**Problem to solve:** Go to the line that contains "f innovation og" and extract it along with every line after it, exactly, through the end of the data below.
[[ Data supplied, beginning ]]
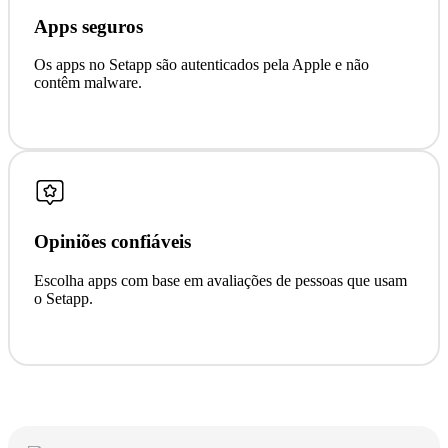
Apps seguros
Os apps no Setapp são autenticados pela Apple e não
contêm malware.
Opiniões confiáveis
Escolha apps com base em avaliações de pessoas que usam
o Setapp.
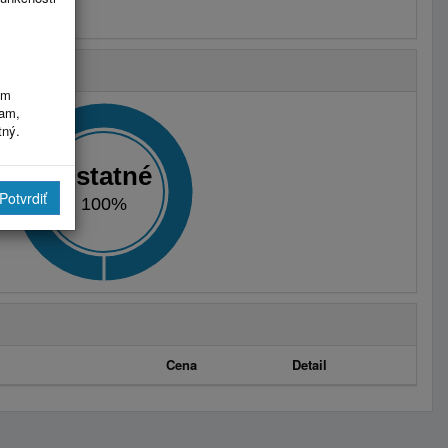
im
ram,
tný.
Ostatné
Potvrdiť
100%
Cena
Detail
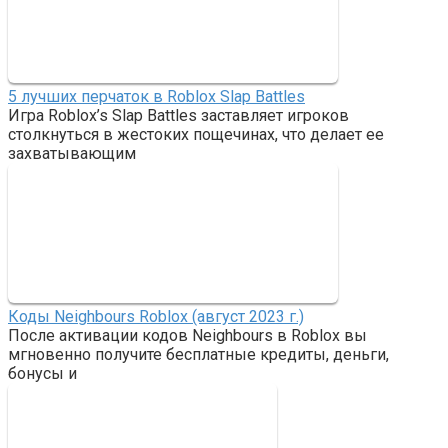
5 лучших перчаток в Roblox Slap Battles
Игра Roblox’s Slap Battles заставляет игроков
столкнуться в жестоких пощечинах, что делает ее
захватывающим
Коды Neighbours Roblox (август 2023 г.)
После активации кодов Neighbours в Roblox вы
мгновенно получите бесплатные кредиты, деньги,
бонусы и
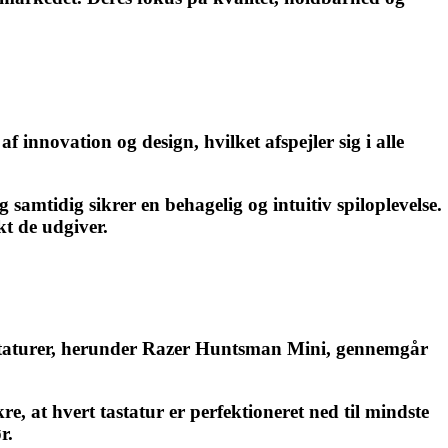
f innovation og design, hvilket afspejler sig i alle
samtidig sikrer en behagelig og intuitiv spiloplevelse.
kt de udgiver.
tastaturer, herunder Razer Huntsman Mini, gennemgår
, at hvert tastatur er perfektioneret ned til mindste
r.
[[ Data supplied, end ]]
**Result for this exercise:**
f innovation og design, hvilket afspejler sig i alle
samtidig sikrer en behagelig og intuitiv spiloplevelse.
kt de udgiver.
tastaturer, herunder Razer Huntsman Mini, gennemgår
, at hvert tastatur er perfektioneret ned til mindste
r.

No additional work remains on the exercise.